Bu kadar yetkili mahkeme olmaz

Hukuk
Engin Dinç’in Haberi Özel Yetkili Savcılığın, MİT Müsteşarı Hakan Fidan ve dört eski MİT mensubunu ifadeye çağırmasının ardından Özel Yetkili Mahkemeler yeniden tartışma konusu oldu. Yeni Şafak ...
EMOJİLE

Engin Dinç’in Haberi

Özel Yetkili Savcılığın, MİT Müsteşarı Hakan Fidan ve dört eski MİT mensubunu ifadeye çağırmasının ardından Özel Yetkili Mahkemeler yeniden tartışma konusu oldu.

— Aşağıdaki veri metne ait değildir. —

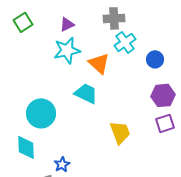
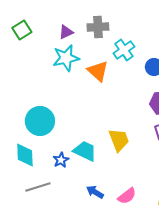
gray cross: (114, 18) -> (98, 27), moved
cyan trapezoid: (86, 93) -> (85, 151), moved
blue star: (62, 164) -> (61, 160), moved

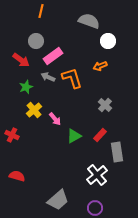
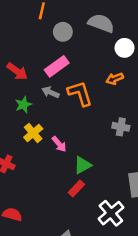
gray circle: (36, 41) -> (63, 32), moved
gray cross: (105, 105) -> (121, 127), turned -32
red rectangle: (100, 135) -> (76, 189), moved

Yeni Şafak yazarı Abdülkadir Selvi, Özel Yetkili Mahkemelerin kaldırabileceğini yazdı. Biz de Özel Yetkili Mahkemelerin hukuki durumunu ve kaldırılması durumunda neler olabileceğini eski İstanbul Barosu Başkanı Yücel Sayman ve Eski Cumhuriyet Başsavcı Reşat Petek’e sorduk.

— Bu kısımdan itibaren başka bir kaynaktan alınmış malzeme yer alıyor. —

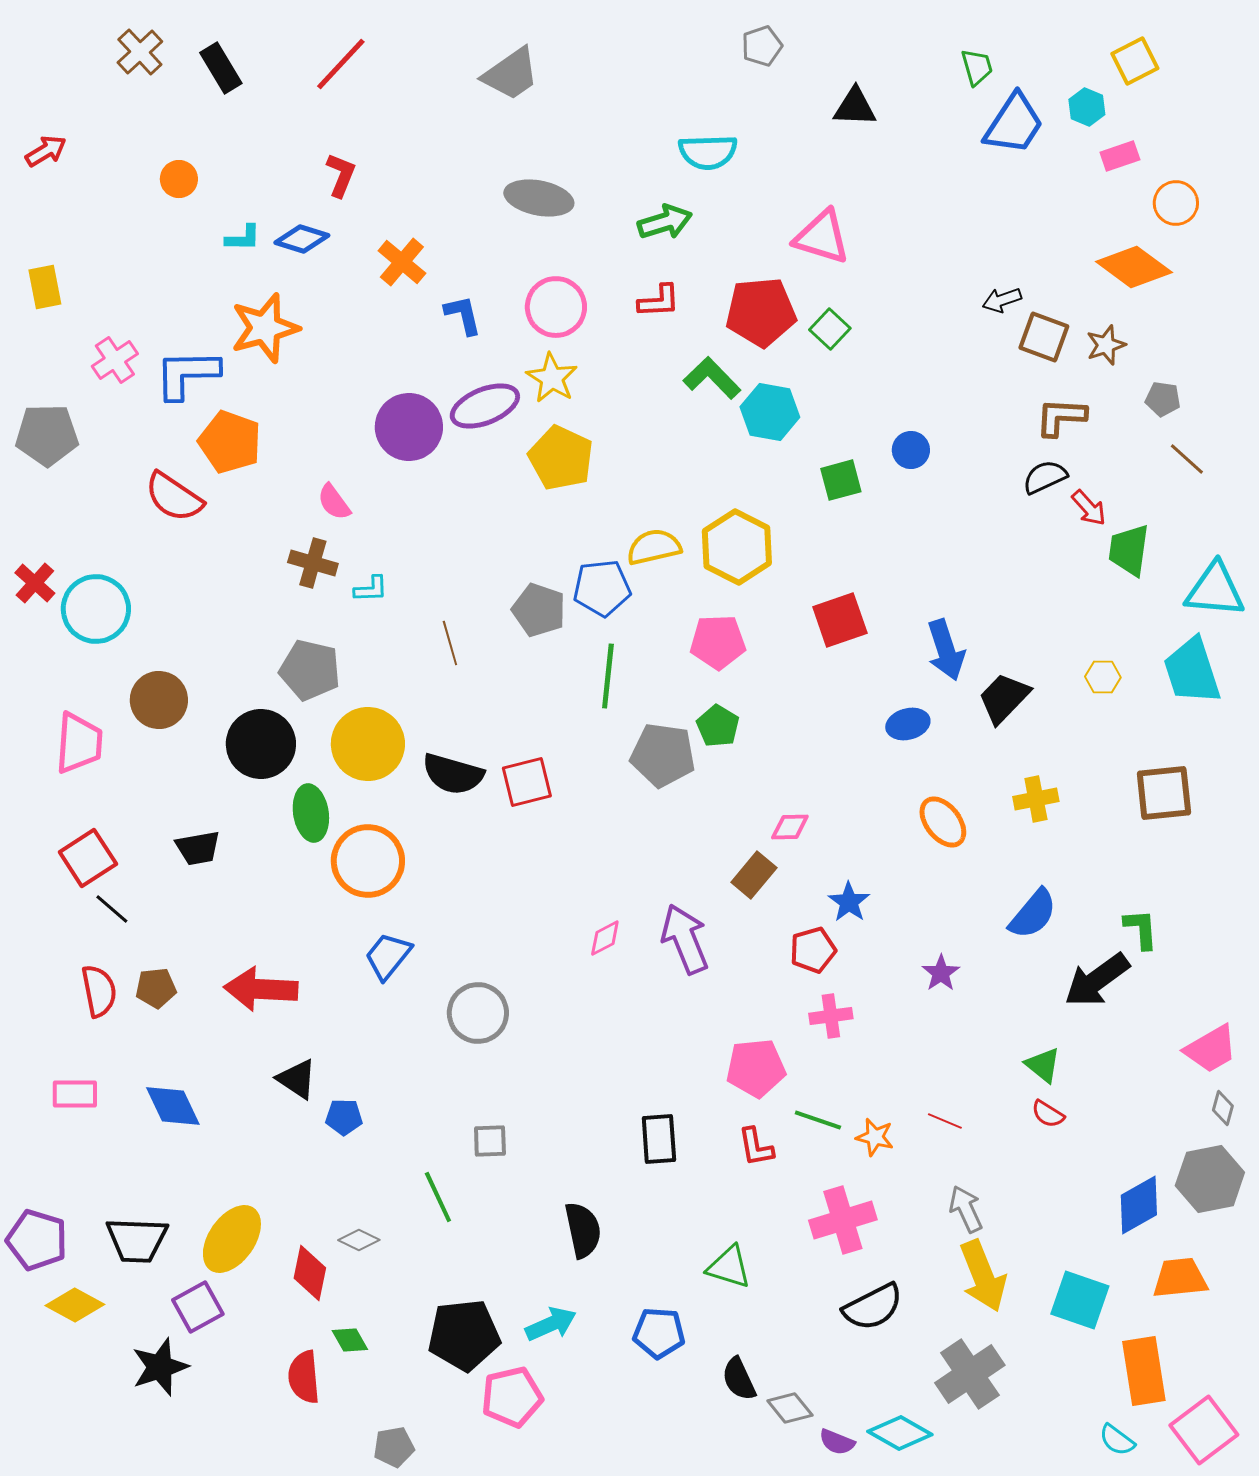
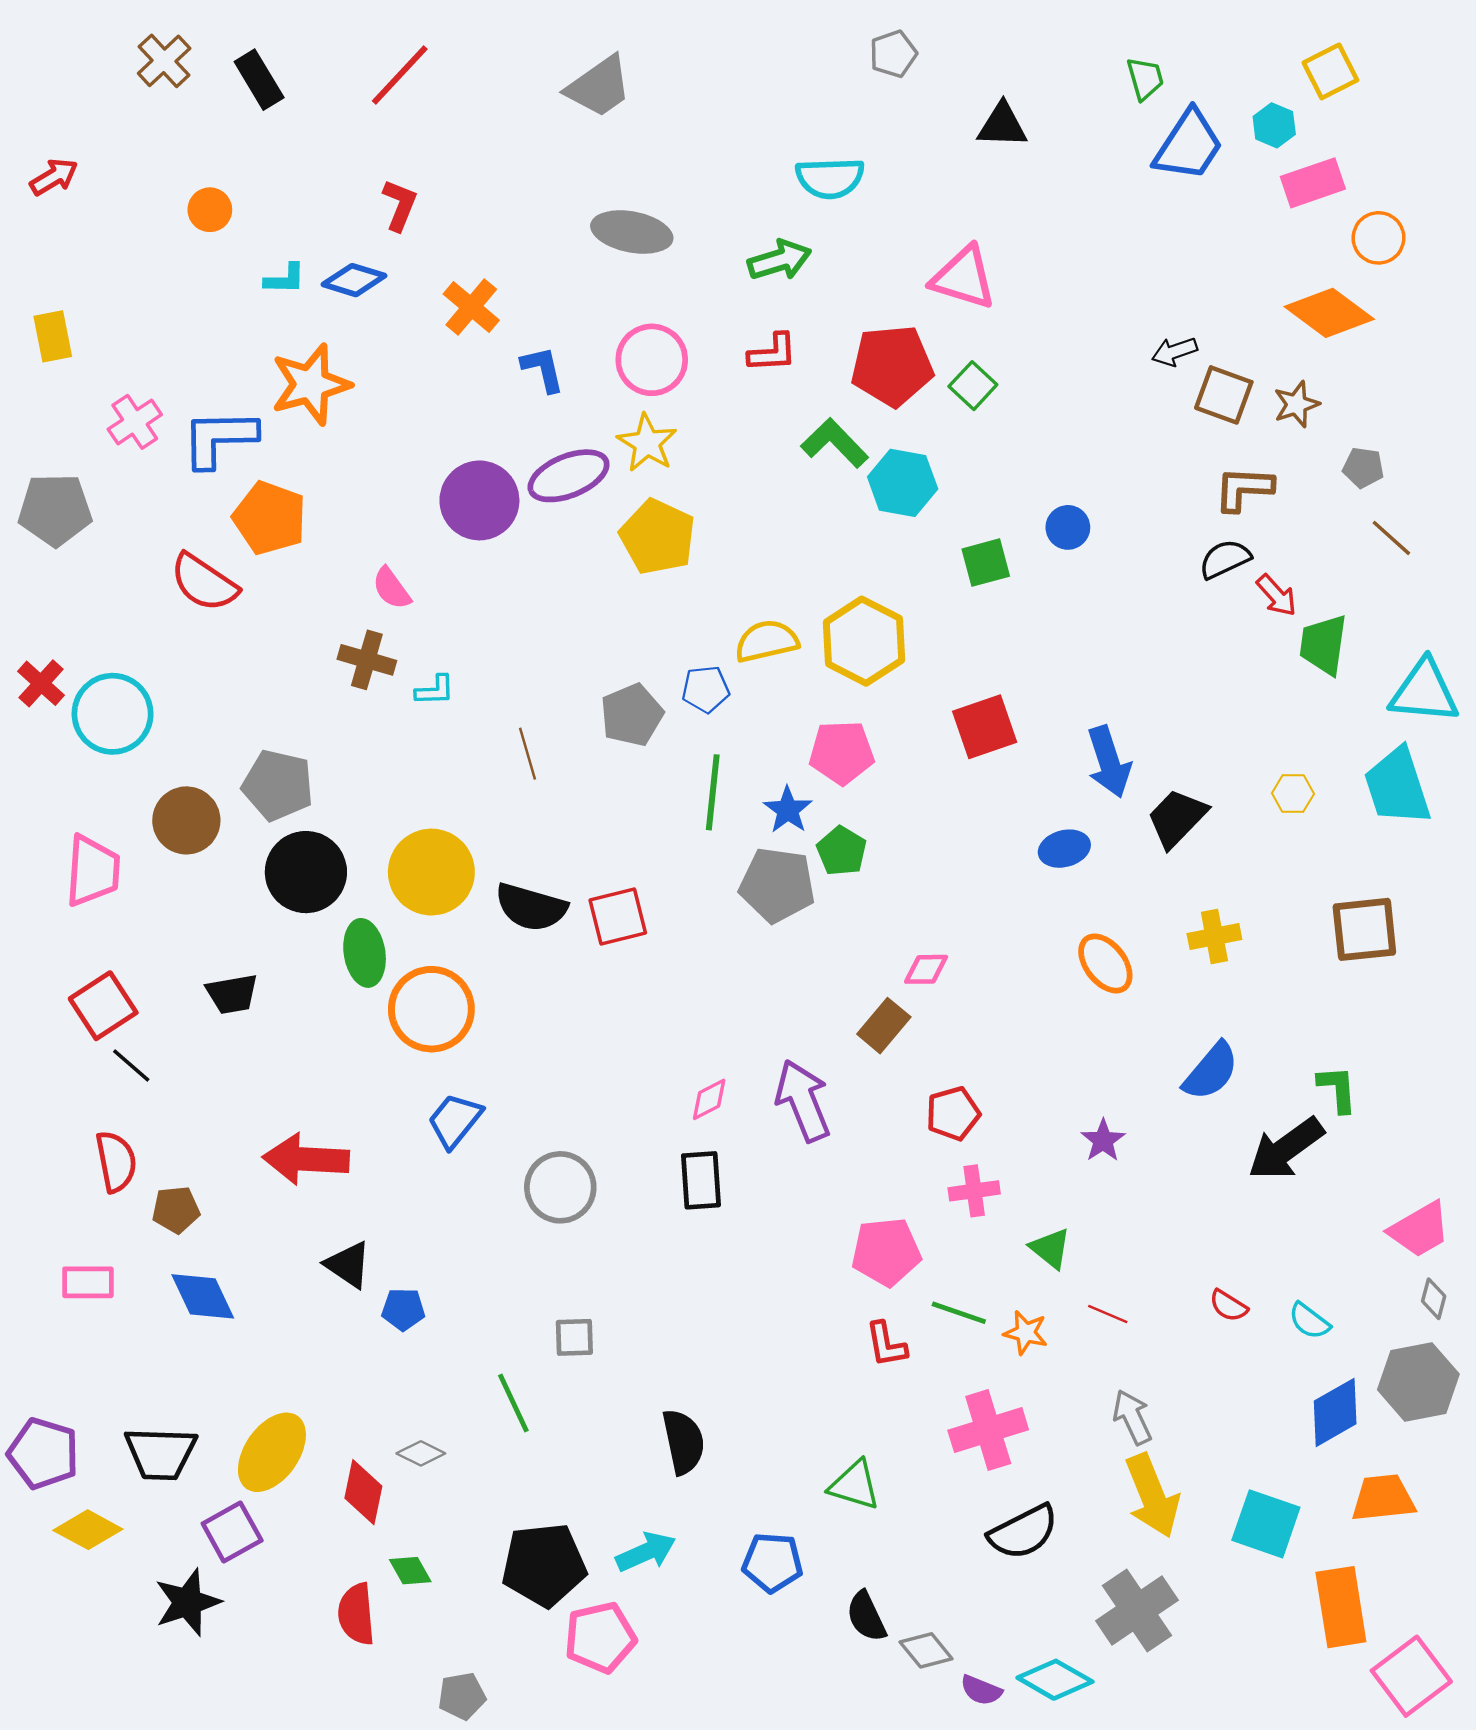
pink rectangle: (1120, 156) -> (1313, 183), size x1.4
blue pentagon: (602, 588) -> (706, 689), size x0.7
gray pentagon: (539, 610) -> (632, 715), turned 30
gray pentagon: (310, 670) -> (278, 785), moved
blue star: (849, 902) -> (788, 810), moved
brown pentagon: (156, 988) -> (176, 1210), moved
green triangle: (1043, 1065) -> (1050, 1248), moved
black rectangle: (659, 1139) -> (701, 1180), moved
cyan semicircle: (1117, 1440) -> (1309, 1321), moved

ÖZEL YETKİLİ MAHKEMELER DGM’NİN DEVAMI

MİT krizinin ardından Özel Yetkili Mahkemelerin kaldırılacağı iddialarını sorduğumuz Yücel Sayman, konuyla ilgili olarak şunları söyledi:

“Özel yetkili mahkemeler, Ergenekon davasıyla tartışmaya açıldı. Daha doğrusu tartışmaya o tarihte açılmadı ama o zamana kadar tartışmayan insanlar da tartışmaya başladılar. Yoksa ondan önce yerini alan devlet güvenlik mahkemeleri tartışılıyordu. Aslında bu özel yetkili mahkemeler devlet güvenlik mahkemelerinin bir devamı. Yeni bir tartışma değil bu. Bazıları kendileri yeni tartıştıkları için, yeni bir tartışma zannediyorlar bunu…

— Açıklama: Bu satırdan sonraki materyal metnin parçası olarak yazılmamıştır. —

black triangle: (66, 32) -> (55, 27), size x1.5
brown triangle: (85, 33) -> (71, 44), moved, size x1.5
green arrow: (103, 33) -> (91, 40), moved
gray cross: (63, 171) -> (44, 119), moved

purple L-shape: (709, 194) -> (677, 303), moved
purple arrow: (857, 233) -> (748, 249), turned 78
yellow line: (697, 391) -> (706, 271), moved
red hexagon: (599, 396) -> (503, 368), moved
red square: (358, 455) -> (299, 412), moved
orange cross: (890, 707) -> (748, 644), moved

Yasal konumuna gelince hukuki konumunda engel yok, yasa çıkartırsanız olur. Önemli olan yasal zemini olması. Genel hukuk prensipleri açısından kabul edilir mi, edilmez mi sorusuna gelince buna sırf hukuki cevap verebilmek doğru değil. Bu devletin yapısıyla, biçimiyle ilgili bir sorun. Devletin biçimi eğer demokrasi olsaydı, özel yetkili mahkemelerin bu kadar yetkiyle donatılmış bir yargılama sürecinin olmaması gerektiği kolaylıkla söylenebilirdi. Ama Türkiye’de devlet biçimi olarak demokrasi yok. Anayasanın başlangıç bölümünü okuduğunuz zaman görürsünüz ki, orada tanımlanan devlet despotik bir devlettir. Yani demokrasi değildir; biçimsel olarak yargı ve diğer kurumlar o despotik devlet yapısının korunması için tasarlanmıştır. Hem örgütlenmeleri, hem işleyişleri bakımından yargı da buna dahildir. Siz devlet açısından, -devlet derken despotik devleti kastediyorum- anayasanın başlangıcında tanımlanmış olan, onun için tehdit olduğunu söylediğiniz bir örgüt yapısı ortaya çıkartıyorsunuz. Bu bölücülük olabilir, tehdit olabilir, irtica olabilir, başka bir şey olabilir…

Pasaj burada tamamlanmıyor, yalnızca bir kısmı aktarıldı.